Ground station to help launch missions to Mars

Publication date
Wednesday, 6 Dec 2023

A new optical ground station launched by The Australian National University (ANU) will help NASA and other major space agencies safely reach Mars.

The ANU Quantum Optical Ground Station, based at the University’s Mt Stromlo Observatory, is a telescope that will support high-speed advanced communications with satellites from low-Earth orbit to the Moon and other deep space laser communication. 

Astrophysicist at work
Associate Professor Francis Bennet. Photo: ANU

It will also drive future research on advanced communications technologies, providing satellite networks with quantum security and global connectivity.

With support from the Australian Space Agency’s Moon to Mars initiative, the station is being upgraded with the latest optical technology that will enable communication between the station and future NASA-crewed missions beyond low-Earth orbit.

Associate Professor Francis Bennet from ANU said the ground station was the “preeminent technology of its kind in Australia”.

“Using lasers, the ground station will allow us to communicate with satellites and crews hurtling through space, supporting major crewed space missions and future space exploration,” Associate Professor Bennet said.

“We have built systems that are cutting edge in their capability, and upgrading them to be compatible with NASA missions that will help permanent operations on the Moon, and improve astronauts’ ability to connect back with Earth and allow high-definition video from the Moon and Mars.

“This includes compatibility with NASA’s crewed lunar mission Artemis II.” 

The station received major funding from the ACT Government’s Priority Investment Program.

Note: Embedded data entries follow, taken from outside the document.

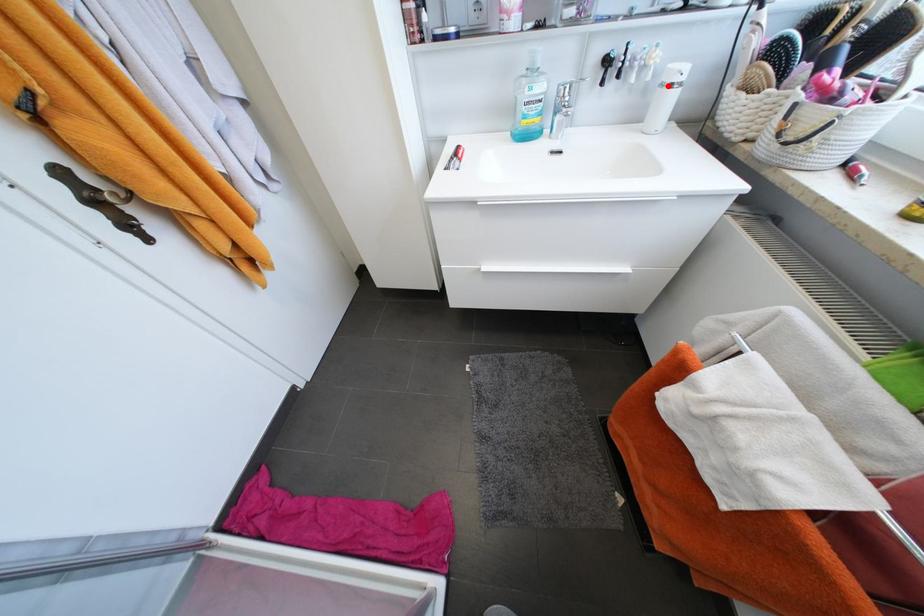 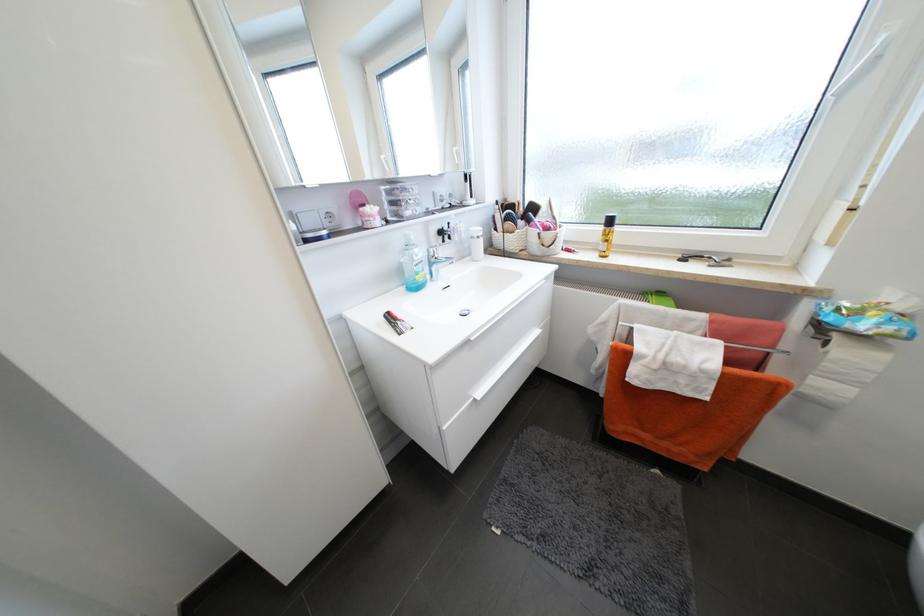 Question: I am providing you with two images of the same scene from different viewpoints. Given a red point in image1, look at the same physical point in image2. Is it:

Choices:
 (A) Closer to the viewpoint
 (B) Farther from the viewpoint

Answer: (A) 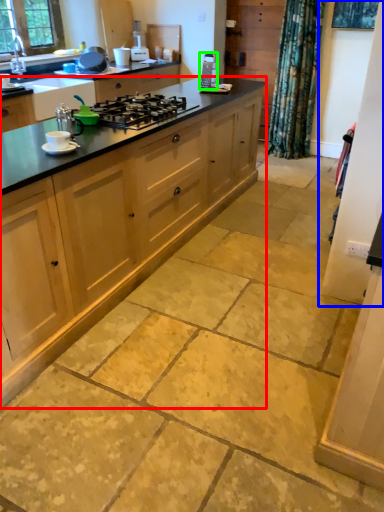 Question: Which object is positioned closest to cabinetry (highlighted by a red box)? Select from screen door (highlighted by a blue box) and appliance (highlighted by a green box).

Choices:
 (A) screen door
 (B) appliance

Answer: (A) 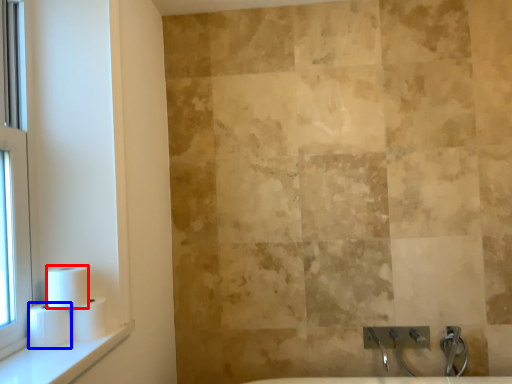 Question: Which object is closer to the camera taking this photo, toilet paper (highlighted by a red box) or toilet paper (highlighted by a blue box)?

Choices:
 (A) toilet paper
 (B) toilet paper

Answer: (B) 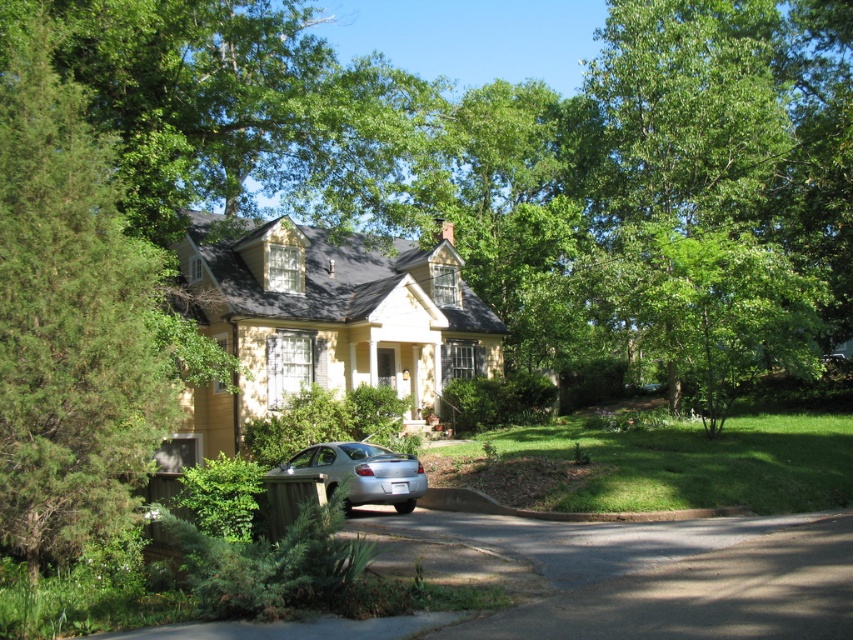 Question: Can you confirm if black asphalt driveway at lower center is positioned to the right of brown concrete curb at lower center?

Choices:
 (A) no
 (B) yes

Answer: (A)

Question: Does black asphalt driveway at lower center have a lesser width compared to silver metallic sedan at lower left?

Choices:
 (A) no
 (B) yes

Answer: (A)

Question: Based on their relative distances, which object is farther from the silver metallic sedan at lower left?

Choices:
 (A) black asphalt driveway at lower center
 (B) brown concrete curb at lower center

Answer: (A)

Question: Can you confirm if green textured tree at left is positioned below brown concrete curb at lower center?

Choices:
 (A) yes
 (B) no

Answer: (B)

Question: Among these objects, which one is nearest to the camera?

Choices:
 (A) black asphalt driveway at lower center
 (B) silver metallic sedan at lower left

Answer: (A)

Question: Estimate the real-world distances between objects in this image. Which object is closer to the black asphalt driveway at lower center?

Choices:
 (A) green textured tree at left
 (B) brown concrete curb at lower center

Answer: (B) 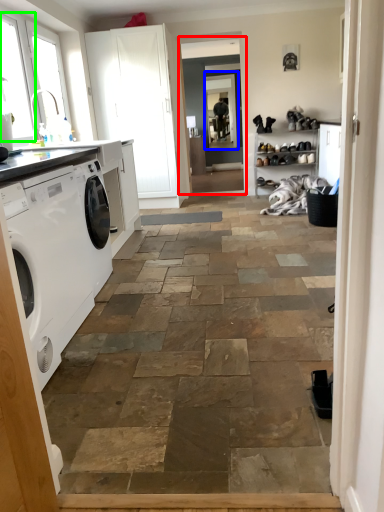 Question: Estimate the real-world distances between objects in this image. Which object is closer to screen door (highlighted by a red box), window screen (highlighted by a blue box) or window (highlighted by a green box)?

ACT Chief Minister Andrew Barr said the ground station located in Canberra is a key national asset that positions Australia and the Indo-Pacific region to collaborate and compete on the global stage.

“Canberra has the capabilities to support space industry success and to take advantage of the enormous investment being made globally in space, through our growing knowledge economy,” said the Chief Minister.

“The ANU Quantum Optical Ground Station is another of the ACT’s strategic space sector co-investments that will enable competitive advantage for Australia’s space industry, attract talent from researchers, academics and industry to the ACT not only to help our economy continue to diversify but to equip industry with vital infrastructure to innovate and grow.

“The ACT Government is proud to have supported this ambitious project through our Priority Investment Program.” 

Director of the ANU Institute for Space, Professor Anna Moore, said the optical ground station was a “stellar” example of how ANU and Australian research was making major contributions to the future of space technology and exploration.

“It’s really exciting to see this new technology that will play a pivotal role in major future space missions come online,” Professor Moore said.

“With this technology, we will also be able to better access unused data and information about the Universe.

“We are thrilled that this station is now built and excited about the pivotal role it will play in our exploration and understanding of space. We look forward to working with our project partners on this nation-leading technology for many years to come.”  

The ANU Quantum Optical Ground Station is supported by funding from the ACT Government, with additional support from the Australian Space Agency, CSIRO and TESAT.